An electron capture detector most often uses a radioactive source to generate electrons used for ionization. Some examples of radioactive isotopes used are ^{3}H, ^{63}Ni, ^{85}Kr, and ^{90}Sr. The gas in the detector chamber is ionized by the radiation particles. Nitrogen, argon and helium are common carrier gases used in the ECD. Argon and helium need to be combined with another gas, such as methane, in order to prevent immediate conversion into metastable ions. The combination will extend the lifetime of the metastable ions (10^{−6} seconds). The methane will cool the electrons during the collisions. The addition of methane will enhance the ability to form negative ions under high pressure because it will adjust the thermal energy to be similar to the energy distribution of the ions. Methane is the most common gas used because it can produce many positive ions when it collides with electrons. These positive ions will then form low energy electrons used for ionization:
2CH4+ + 2e^- -> CH4+ + CH3+ + H + \underbrace{2e^-}_{(secondary)} + \underbrace{2e^-}_{(primary)}
An ECD is used in some gas chromatography systems.

==Applications==
EC-MS (Electron-capture mass spectrometry) has been used for identifying trace levels of chlorinated contaminants in the environment such as polychlorinated biphenyls (PCBs), polychlorinated dibenzo-p-dioxins (PCDDs) and dibenzofurans (PCDFs), and other polychlorinated compounds. Pesticide derivatives, nitrogen containing herbicides, and phosphorus-containing insecticides have also been detected in EC-MS.

Bile acids can detected in various body fluids by using GC-EC-MS. Oxidative damage can also be monitored in trace amounts by analyzing oxidized phenylalanine using GC-EC-MS.

==Advantages==
EC-MS is a sensitive ionization method. Forming negative ions through electron capture ionization is more sensitive than forming positive ions through chemical ionization.

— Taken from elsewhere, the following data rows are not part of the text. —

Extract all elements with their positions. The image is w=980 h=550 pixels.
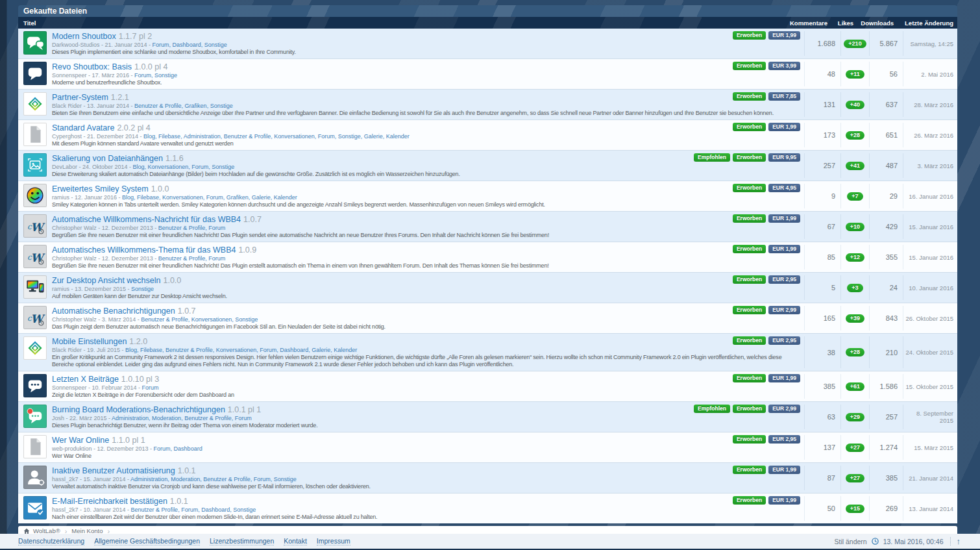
file-author[interactable]: Christopher Walz xyxy=(52,316,97,323)
file-title-link[interactable]: Automatisches Willkommens-Thema für das … xyxy=(52,245,236,255)
file-row[interactable]: Burning Board Moderations-Benachrichtigu… xyxy=(18,401,957,432)
file-categories[interactable]: Benutzer & Profile, Grafiken, Sonstige xyxy=(134,103,233,109)
file-row[interactable]: Wer War Online1.1.0 pl 1ErworbenEUR 2,95… xyxy=(18,432,957,462)
file-categories[interactable]: Forum, Dashboard, Sonstige xyxy=(153,42,227,48)
file-categories[interactable]: Sonstige xyxy=(131,286,154,292)
file-author[interactable]: DevLabor xyxy=(52,164,77,170)
file-title-link[interactable]: Standard Avatare xyxy=(52,123,114,132)
file-categories[interactable]: Benutzer & Profile, Forum, Dashboard, So… xyxy=(131,506,256,513)
file-date: 13. Januar 2014 xyxy=(87,103,129,109)
file-author[interactable]: ramius xyxy=(52,194,69,201)
likes-cell: +15 xyxy=(840,496,869,521)
last-change-date: 24. Oktober 2015 xyxy=(903,336,957,368)
file-title-link[interactable]: Mobile Einstellungen xyxy=(52,337,127,346)
file-categories[interactable]: Blog, Filebase, Benutzer & Profile, Konv… xyxy=(125,347,357,353)
file-categories[interactable]: Benutzer & Profile, Konversationen, Sons… xyxy=(141,316,258,323)
likes-cell: +27 xyxy=(840,435,869,460)
file-author[interactable]: hassl_2k7 xyxy=(52,476,79,482)
file-title-link[interactable]: Partner-System xyxy=(52,93,108,102)
file-author[interactable]: Christopher Walz xyxy=(52,255,97,262)
file-row[interactable]: c W Automatische Willkommens-Nachricht f… xyxy=(18,211,957,242)
home-icon[interactable] xyxy=(23,528,30,534)
file-title-link[interactable]: Automatische Benachrichtigungen xyxy=(52,306,175,316)
file-author[interactable]: Christopher Walz xyxy=(52,225,97,231)
file-row[interactable]: Letzten X Beiträge1.0.10 pl 3ErworbenEUR… xyxy=(18,371,957,401)
file-title-link[interactable]: Burning Board Moderations-Benachrichtigu… xyxy=(52,405,225,414)
file-title-link[interactable]: Modern Shoutbox xyxy=(52,32,116,41)
file-author[interactable]: hassl_2k7 xyxy=(52,506,79,513)
recommended-badge: Empfohlen xyxy=(694,153,730,162)
file-row[interactable]: Zur Desktop Ansicht wechseln1.0.0Erworbe… xyxy=(18,272,957,303)
file-date: 17. März 2016 xyxy=(92,72,130,79)
file-author[interactable]: Black Rider xyxy=(52,347,82,353)
file-categories[interactable]: Administration, Moderation, Benutzer & P… xyxy=(112,415,252,421)
file-icon-cell xyxy=(18,31,52,56)
file-row[interactable]: c W Automatisches Willkommens-Thema für … xyxy=(18,242,957,272)
footer-link-kontakt[interactable]: Kontakt xyxy=(284,537,307,545)
file-row[interactable]: c W Automatische Benachrichtigungen1.0.7… xyxy=(18,303,957,333)
file-row[interactable]: Modern Shoutbox1.1.7 pl 2ErworbenEUR 1,9… xyxy=(18,29,957,58)
file-author[interactable]: web-produktion xyxy=(52,445,92,452)
file-categories[interactable]: Blog, Filebase, Konversationen, Forum, G… xyxy=(122,194,297,201)
chat-bubbles-icon xyxy=(23,31,47,55)
file-author[interactable]: Cyperghost xyxy=(52,133,82,140)
file-info: Partner-System1.2.1ErworbenEUR 7,85Black… xyxy=(52,92,804,117)
change-style-link[interactable]: Stil ändern xyxy=(834,538,866,545)
comments-count: 1.688 xyxy=(804,31,840,56)
file-info: Mobile Einstellungen1.2.0ErworbenEUR 2,9… xyxy=(52,336,804,368)
file-categories[interactable]: Benutzer & Profile, Forum xyxy=(158,255,226,262)
file-title-link[interactable]: Erweitertes Smiley System xyxy=(52,184,149,194)
file-author[interactable]: Sonnenspeer xyxy=(52,72,87,79)
file-row[interactable]: Standard Avatare2.0.2 pl 4ErworbenEUR 1,… xyxy=(18,119,957,150)
last-change-date: 15. Januar 2016 xyxy=(903,214,957,239)
file-title-link[interactable]: Zur Desktop Ansicht wechseln xyxy=(52,276,160,285)
purchased-files-panel: Gekaufte Dateien Titel Kommentare Likes … xyxy=(18,5,957,523)
file-author[interactable]: Darkwood-Studios xyxy=(52,42,100,48)
file-categories[interactable]: Benutzer & Profile, Forum xyxy=(158,225,226,231)
file-author[interactable]: Josh xyxy=(52,415,64,421)
file-icon-cell xyxy=(18,496,52,521)
file-categories[interactable]: Administration, Moderation, Benutzer & P… xyxy=(130,476,297,482)
price-badge: EUR 9,95 xyxy=(768,153,800,162)
scroll-to-top-button[interactable]: ↑ xyxy=(950,537,961,545)
downloads-count: 257 xyxy=(869,405,903,429)
file-row[interactable]: Skalierung von Dateianhängen1.1.6Empfohl… xyxy=(18,150,957,181)
file-row[interactable]: Erweitertes Smiley System1.0.0ErworbenEU… xyxy=(18,181,957,211)
file-row[interactable]: E-Mail-Erreichbarkeit bestätigen1.0.1Erw… xyxy=(18,493,957,523)
file-badges: ErworbenEUR 2,95 xyxy=(733,336,800,345)
file-row[interactable]: Mobile Einstellungen1.2.0ErworbenEUR 2,9… xyxy=(18,333,957,371)
file-version: 1.0.1 pl 1 xyxy=(228,405,261,414)
file-title-link[interactable]: Skalierung von Dateianhängen xyxy=(52,154,163,163)
footer-link-datenschutz[interactable]: Datenschutzerklärung xyxy=(18,537,84,545)
file-title-link[interactable]: Inaktive Benutzer Automatisierung xyxy=(52,466,175,475)
file-categories[interactable]: Forum, Dashboard xyxy=(154,445,202,452)
file-version: 1.1.0 pl 1 xyxy=(112,436,145,445)
likes-cell: +10 xyxy=(840,214,869,239)
file-author[interactable]: Black Rider xyxy=(52,103,82,109)
file-description: Auf mobilen Geräten kann der Benutzer zu… xyxy=(52,293,800,300)
file-title-link[interactable]: Automatische Willkommens-Nachricht für d… xyxy=(52,215,241,224)
file-author[interactable]: Sonnenspeer xyxy=(52,384,87,391)
file-date: 10. Februar 2014 xyxy=(92,384,137,391)
file-row[interactable]: Partner-System1.2.1ErworbenEUR 7,85Black… xyxy=(18,89,957,119)
footer-link-impressum[interactable]: Impressum xyxy=(317,537,350,545)
file-title-link[interactable]: E-Mail-Erreichbarkeit bestätigen xyxy=(52,497,167,506)
file-categories[interactable]: Forum, Sonstige xyxy=(134,72,177,79)
file-author[interactable]: ramius xyxy=(52,286,69,292)
file-title-link[interactable]: Wer War Online xyxy=(52,436,109,445)
price-badge: EUR 4,95 xyxy=(768,184,800,192)
price-badge: EUR 2,95 xyxy=(768,275,800,284)
file-categories[interactable]: Blog, Filebase, Administration, Benutzer… xyxy=(143,133,410,140)
file-categories[interactable]: Forum xyxy=(142,384,159,391)
downloads-count: 355 xyxy=(869,245,903,269)
chat-dots-icon xyxy=(23,374,47,397)
footer-link-agb[interactable]: Allgemeine Geschäftsbedingungen xyxy=(94,537,200,545)
file-title-link[interactable]: Letzten X Beiträge xyxy=(52,375,119,384)
file-row[interactable]: Inaktive Benutzer Automatisierung1.0.1Er… xyxy=(18,462,957,493)
file-title-link[interactable]: Revo Shoutbox: Basis xyxy=(52,62,132,71)
file-info: Erweitertes Smiley System1.0.0ErworbenEU… xyxy=(52,184,804,208)
table-header-row: Titel Kommentare Likes Downloads Letzte … xyxy=(18,17,957,29)
file-categories[interactable]: Blog, Konversationen, Forum, Sonstige xyxy=(133,164,235,170)
file-row[interactable]: Revo Shoutbox: Basis1.0.0 pl 4ErworbenEU… xyxy=(18,58,957,89)
footer-link-lizenz[interactable]: Lizenzbestimmungen xyxy=(210,537,274,545)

It is a selective ionization technique that can prevent the formation of common matrices found in environmental contaminants during ionization. Electron capture ionization will have less interference from these matrices compared to electron ionization.

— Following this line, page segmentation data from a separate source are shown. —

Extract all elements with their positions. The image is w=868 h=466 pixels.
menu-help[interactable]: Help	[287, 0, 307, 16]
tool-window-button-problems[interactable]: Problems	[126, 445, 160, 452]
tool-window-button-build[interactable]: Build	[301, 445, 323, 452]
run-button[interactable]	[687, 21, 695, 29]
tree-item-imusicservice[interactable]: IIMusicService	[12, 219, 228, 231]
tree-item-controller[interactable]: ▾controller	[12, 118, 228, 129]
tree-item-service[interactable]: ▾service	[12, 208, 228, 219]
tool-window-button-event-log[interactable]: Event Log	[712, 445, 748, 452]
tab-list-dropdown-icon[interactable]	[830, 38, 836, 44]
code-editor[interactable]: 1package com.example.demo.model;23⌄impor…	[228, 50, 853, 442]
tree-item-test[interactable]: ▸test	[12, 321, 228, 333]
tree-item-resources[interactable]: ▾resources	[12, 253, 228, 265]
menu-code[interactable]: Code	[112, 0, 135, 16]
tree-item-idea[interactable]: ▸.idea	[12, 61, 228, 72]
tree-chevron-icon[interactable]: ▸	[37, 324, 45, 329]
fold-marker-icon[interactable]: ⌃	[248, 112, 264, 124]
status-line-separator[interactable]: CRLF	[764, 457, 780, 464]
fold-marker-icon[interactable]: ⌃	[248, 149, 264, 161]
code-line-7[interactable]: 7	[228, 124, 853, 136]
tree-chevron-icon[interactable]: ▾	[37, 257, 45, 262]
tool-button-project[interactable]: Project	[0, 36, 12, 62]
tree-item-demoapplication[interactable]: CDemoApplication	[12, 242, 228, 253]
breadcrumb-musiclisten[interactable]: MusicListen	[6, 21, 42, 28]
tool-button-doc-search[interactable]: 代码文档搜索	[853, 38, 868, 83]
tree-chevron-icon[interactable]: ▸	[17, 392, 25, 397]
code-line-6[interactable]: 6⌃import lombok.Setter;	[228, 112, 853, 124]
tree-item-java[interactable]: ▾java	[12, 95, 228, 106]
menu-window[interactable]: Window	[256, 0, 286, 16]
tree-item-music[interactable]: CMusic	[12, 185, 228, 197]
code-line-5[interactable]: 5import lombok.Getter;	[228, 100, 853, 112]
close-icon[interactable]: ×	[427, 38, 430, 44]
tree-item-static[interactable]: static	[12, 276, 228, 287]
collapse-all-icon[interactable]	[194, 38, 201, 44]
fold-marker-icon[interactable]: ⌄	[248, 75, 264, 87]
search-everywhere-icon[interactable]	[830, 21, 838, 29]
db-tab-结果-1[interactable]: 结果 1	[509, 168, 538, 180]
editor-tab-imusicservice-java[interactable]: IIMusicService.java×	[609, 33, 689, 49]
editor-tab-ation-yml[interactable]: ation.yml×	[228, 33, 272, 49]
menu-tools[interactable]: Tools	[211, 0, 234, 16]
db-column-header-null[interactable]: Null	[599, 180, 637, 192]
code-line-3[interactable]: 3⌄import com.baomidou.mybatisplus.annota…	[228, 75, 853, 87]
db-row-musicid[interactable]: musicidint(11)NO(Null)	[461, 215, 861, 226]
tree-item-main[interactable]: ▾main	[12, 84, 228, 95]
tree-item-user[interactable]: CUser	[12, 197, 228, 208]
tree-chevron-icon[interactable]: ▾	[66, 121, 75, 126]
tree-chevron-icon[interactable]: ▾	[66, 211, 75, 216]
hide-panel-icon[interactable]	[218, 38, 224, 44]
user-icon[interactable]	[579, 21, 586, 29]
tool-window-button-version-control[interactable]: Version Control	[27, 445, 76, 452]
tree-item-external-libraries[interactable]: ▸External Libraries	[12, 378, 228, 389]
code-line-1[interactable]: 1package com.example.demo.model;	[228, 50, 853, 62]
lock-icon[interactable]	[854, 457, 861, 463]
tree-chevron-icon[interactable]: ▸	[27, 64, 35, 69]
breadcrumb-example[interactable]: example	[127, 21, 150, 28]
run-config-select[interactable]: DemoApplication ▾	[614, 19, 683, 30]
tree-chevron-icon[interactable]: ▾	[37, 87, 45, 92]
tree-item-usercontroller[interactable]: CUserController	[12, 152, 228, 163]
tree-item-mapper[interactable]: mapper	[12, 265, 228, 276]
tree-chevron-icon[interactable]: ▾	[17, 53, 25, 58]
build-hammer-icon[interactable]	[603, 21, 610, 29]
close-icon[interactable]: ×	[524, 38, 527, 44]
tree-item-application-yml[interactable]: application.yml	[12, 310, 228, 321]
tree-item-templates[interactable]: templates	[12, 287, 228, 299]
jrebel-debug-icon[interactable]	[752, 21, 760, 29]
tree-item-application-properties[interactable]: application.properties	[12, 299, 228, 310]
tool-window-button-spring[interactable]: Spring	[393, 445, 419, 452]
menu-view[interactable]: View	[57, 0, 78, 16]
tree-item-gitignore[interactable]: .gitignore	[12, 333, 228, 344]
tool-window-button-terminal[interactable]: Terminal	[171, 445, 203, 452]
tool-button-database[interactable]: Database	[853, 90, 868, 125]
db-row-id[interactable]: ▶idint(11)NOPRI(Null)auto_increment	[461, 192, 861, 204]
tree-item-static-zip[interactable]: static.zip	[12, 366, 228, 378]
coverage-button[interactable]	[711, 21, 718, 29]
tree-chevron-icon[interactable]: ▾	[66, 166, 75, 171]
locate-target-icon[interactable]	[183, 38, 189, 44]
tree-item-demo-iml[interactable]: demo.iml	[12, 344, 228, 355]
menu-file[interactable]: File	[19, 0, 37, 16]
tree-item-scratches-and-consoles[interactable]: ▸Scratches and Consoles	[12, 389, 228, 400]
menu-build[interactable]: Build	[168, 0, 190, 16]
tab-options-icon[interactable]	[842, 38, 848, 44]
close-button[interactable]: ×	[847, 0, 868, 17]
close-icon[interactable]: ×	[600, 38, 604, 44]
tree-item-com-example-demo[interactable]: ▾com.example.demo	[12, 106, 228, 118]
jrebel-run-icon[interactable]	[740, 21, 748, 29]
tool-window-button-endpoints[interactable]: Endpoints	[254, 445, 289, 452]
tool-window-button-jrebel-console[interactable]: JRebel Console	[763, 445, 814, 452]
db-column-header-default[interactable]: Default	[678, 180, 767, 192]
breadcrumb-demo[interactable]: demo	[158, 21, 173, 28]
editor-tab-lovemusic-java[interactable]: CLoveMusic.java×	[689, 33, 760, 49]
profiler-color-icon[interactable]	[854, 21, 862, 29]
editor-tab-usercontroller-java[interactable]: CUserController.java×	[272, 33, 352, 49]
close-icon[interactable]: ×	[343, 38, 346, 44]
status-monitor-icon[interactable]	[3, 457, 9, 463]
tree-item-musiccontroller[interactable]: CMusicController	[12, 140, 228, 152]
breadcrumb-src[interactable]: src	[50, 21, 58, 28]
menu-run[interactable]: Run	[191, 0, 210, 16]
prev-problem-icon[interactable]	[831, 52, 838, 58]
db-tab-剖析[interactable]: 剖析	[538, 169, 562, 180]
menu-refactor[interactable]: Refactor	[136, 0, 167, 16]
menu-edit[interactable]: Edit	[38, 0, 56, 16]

Electron capture mass spectra can distinguish between certain isomers that EI-MS cannot.

==Limitations==
Different energies in the ion source can cause variations in negative ion formation and make the mass spectra difficult to duplicate. Results shown in the mass spectrum can vary from instrument to instrument.

The temperature of the ion source needs to be monitored. An increase in fragment ions occurs at higher temperatures. Lower temperatures will lower the energy of electrons. Set temperatures can vary, but it is important for electron energy to approach thermal levels for resonance electron capture to occur.

Pressure of the added enhancement gas needs to be determined. Increasing the pressure will help stabilize the anions and extend the lifetimes of the negative ions. If the pressure is too high, not as many ions can exit the ion source.

Analysis should be done using low sample loads for GC-EC-MS. The amount of sample will affect the ion abundance and cause variations in data.